Desde o começo de setembro do ano passado, o Correio do Estado vem publicando reportagens sobre o fim do contrato da Agência Municipal de Transporte e Trânsito (Agetran) com o Consórcio Cidade Morena, responsável pela instalação e a manutenção de 93 radares e lombadas eletrônicas nas vias de Campo Grande.
Inicialmente assinado em 2018, o contrato foi renovado, recebeu sete aditivos e foi estendido por mais cinco anos. Depois disso, determina a legislação, é necessário fazer nova licitação. Isso, porém, não ocorreu. Mesmo assim, motoristas continuaram sendo multados, conforme deixam claras as ocorrências no Diário Oficial de Campo Grande, publicadas pelo menos três vezes por mês.
Também nunca foi publicizado nenhum tipo de renovação ou contrato emergencial. E, como os motoristas continuaram sendo multados e boa parcela fez os pagamentos, o consórcio está sendo pago por meio de uma engenhoca jurídica chamada reconhecimento de dívida.

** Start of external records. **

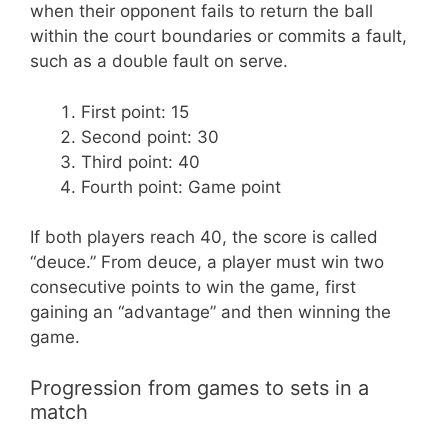
when their opponent fails to return the ball
within the court boundaries or commits a fault,
such as a double fault on serve.
First point: 15
Second point: 30
Third point: 40
Fourth point: Game point
If both players reach 40, the score is called
“deuce.” From deuce, a player must win two
consecutive points to win the game, first
gaining an “advantage” and then winning the
game.
Progression from games to sets in a
match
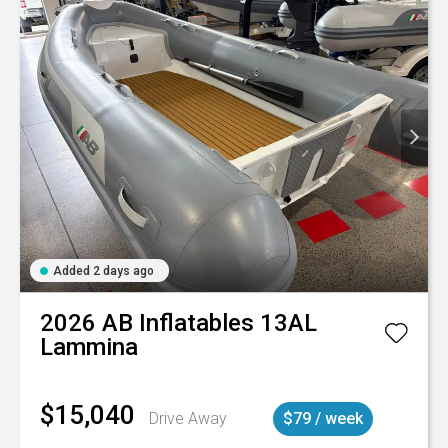
Added 2 days ago
2026
AB Inflatables
13AL
Lammina
$15,040
Drive Away
$79 / week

O Correio do Estado buscou inúmeras vezes explicações sobre a legalidade da emissão das multas, já que não havia contrato. O silêncio imperou sempre, como se os dirigentes de um órgão público pudessem simplesmente ignorar as normas legais e fazer aquilo que lhes interessa ou convêm.
Isso é vedado em qualquer setor da administração pública, que dirá num setor que envolve os proprietários dos mais de 660 mil veículos registrados no Município.

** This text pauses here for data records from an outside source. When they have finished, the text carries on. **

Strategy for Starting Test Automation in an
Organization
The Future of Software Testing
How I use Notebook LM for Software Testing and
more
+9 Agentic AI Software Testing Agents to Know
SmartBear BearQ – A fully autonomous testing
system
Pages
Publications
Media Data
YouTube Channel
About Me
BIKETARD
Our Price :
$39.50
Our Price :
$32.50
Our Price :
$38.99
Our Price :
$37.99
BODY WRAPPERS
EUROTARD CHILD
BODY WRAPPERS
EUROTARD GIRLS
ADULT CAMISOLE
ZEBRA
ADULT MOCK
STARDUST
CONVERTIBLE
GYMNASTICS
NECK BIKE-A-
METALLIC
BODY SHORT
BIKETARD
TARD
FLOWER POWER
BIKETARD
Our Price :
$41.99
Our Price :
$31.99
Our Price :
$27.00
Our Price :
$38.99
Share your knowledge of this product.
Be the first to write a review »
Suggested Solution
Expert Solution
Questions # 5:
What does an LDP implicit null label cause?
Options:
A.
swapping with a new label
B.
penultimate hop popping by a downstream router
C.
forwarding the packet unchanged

Se existe fundamentação para emissão de multas e pagamento do consórcio, o mínimo que se esperaria é transparência, o que costuma dar credibilidade às decisões tomadas por homens públicos.
Exatamente por conta desta falta de transparência é que, agora, o ex-prefeito de Campo Grande, que é advogado e foi o responsável pela assinatura do tal contrato em 2018, está recorrendo à Justiça para exigir a anulação de milhares de multas, devolução do dinheiro e que o consórcio seja obrigado a restituir pouco mais de R$ 5 milhões que recebeu desde então.
Seu principal argumento é o de que no setor público ninguém pode contratar ninguém sem o devido embasamento legal.
A confissão de que o contrato realmente havia vencido é o fato de ter sido anunciada nova licitação. Até agora, o certamente está em andamento. Mesmo assim, as multas continuam sendo emitidas. Na quarta-feira, foram testados os equipamentos das empresas interessadas.
Agora, a Justiça pode até indeferir o pedido feito pelo ex-prefeito e manter a validade das milhares de multas. Porém, um administrador público com um mínimo de responsabilidade e competência precisa, pelo menos, ser transparente e dar explicações à sociedade.
Estar à frente de uma instituição de trânsito é diferente de estar à frente de uma igreja. É inadmissível que em um assunto tão delicado, que interfere no dia a dia de milhares de pessoas, ocorra tamanho amadorismo, para ser brando. Se o advogado Marquinhos Trad apelou à Justiça, é porque lhe deram indícios de que algo muito estranho ocorreu.
Alguém poderia até alegar que a ação judicial é fruto de alguma tentativa de vingança do ex-prefeito. Fosse assim, já teria protocolizado uma infinidade de outras ações. Se lhe tivessem sido dadas explicações, possivelmente não se prestaria ao papelão de ouvir um não do magistrado.
Não se trata de defender o fim dos radares, o que possivelmente resultaria no aumento dos acidentes e das mortes. Porém, as normas legais existem e precisam ser cumpridas.